SEATTLE (Diya TV) — A team of computer scientists from the University of Washington have built a robot hand that can not only perform dexterous manipulation, but also has the ability to learn from its experiences without the assistance of human direction.
The latest results from the trials have been detailed in a paper, which will be presented during this month’s International Conference on Robotics and Automation.
“Hand manipulation is one of the hardest problems that roboticists have to solve,” said Vikash Kumar, a UW doctoral student in computer science and engineering and lead author of the paper. “A lot of robots today have pretty capable arms but the hand is as simple as a suction cup or maybe a claw or a gripper.”
The research team spent years custom-building what has become one of the world’s most highly capable five-fingered robot hands, which possesses a model that enables a computer to analyze movements in real time. In the latest demonstration, the group of researchers applied the model to real-world tasks like rotating an elongated object.
With each attempt, the robot hand becomes more and more adept at spinning the tube, thanks to algorithms that help it model basic physics involved in the action, and the plan required to achieve desired results. See the robot hand in action in the below video.
The movement was developed at the university’s Movement Control Laboratory, and completely contrasts with robotics demonstrations that require people to program a robot’s individual movements in order to complete a task.
“Usually people look at a motion and try to determine what exactly needs to happen — the pinky needs to move that way, so we’ll put some rules in and try it and if something doesn’t work, oh the middle finger moved too much and the pen tilted, so we’ll try another rule,” said senior author and lab director Emo Todorov.
“It’s almost like making an animated film — it looks real but there was an army of animators tweaking it,” Todorov said. “What we are using is a universal approach that enables the robot to learn from its own movements and requires no tweaking from us.”

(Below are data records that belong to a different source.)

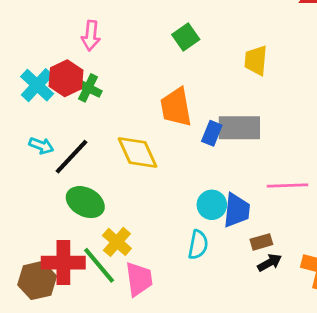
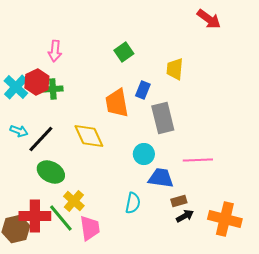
green cross: (88, 88) -> (53, 89), turned -30
gray rectangle: (239, 128) -> (163, 118), turned 76
blue rectangle: (212, 133) -> (143, 90), moved
cyan circle: (212, 205) -> (144, 154), moved
blue trapezoid: (237, 210) -> (161, 178), turned -88

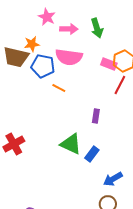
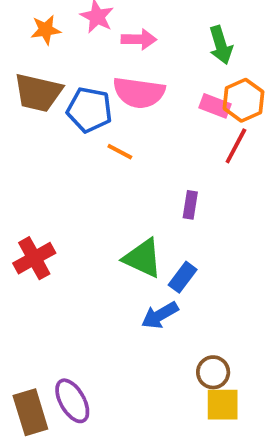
green arrow: (97, 28) -> (221, 45), moved
orange star: (32, 44) -> (46, 30), moved
blue arrow: (113, 179) -> (160, 315), moved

This research, development and production of the robot hand of course came at a price — $300,000 is what the university has spent thus far on the dexterous robot hand. It uses a shadow hand skeleton actuated with a custom pneumatic system and can move faster than a human hand. The overall result is far too expensive for commercial or industrial use, but has allowed researchers to push core technologies and test innovative strategies.
“There are a lot of chaotic things going on and collisions happening when you touch an object with different fingers, which is difficult for control algorithms to deal with,” said co-author Sergey Levine, who worked on the project as a postdoctoral fellow at University of California, Berkeley. “The approach we took was quite different from a traditional controls approach.”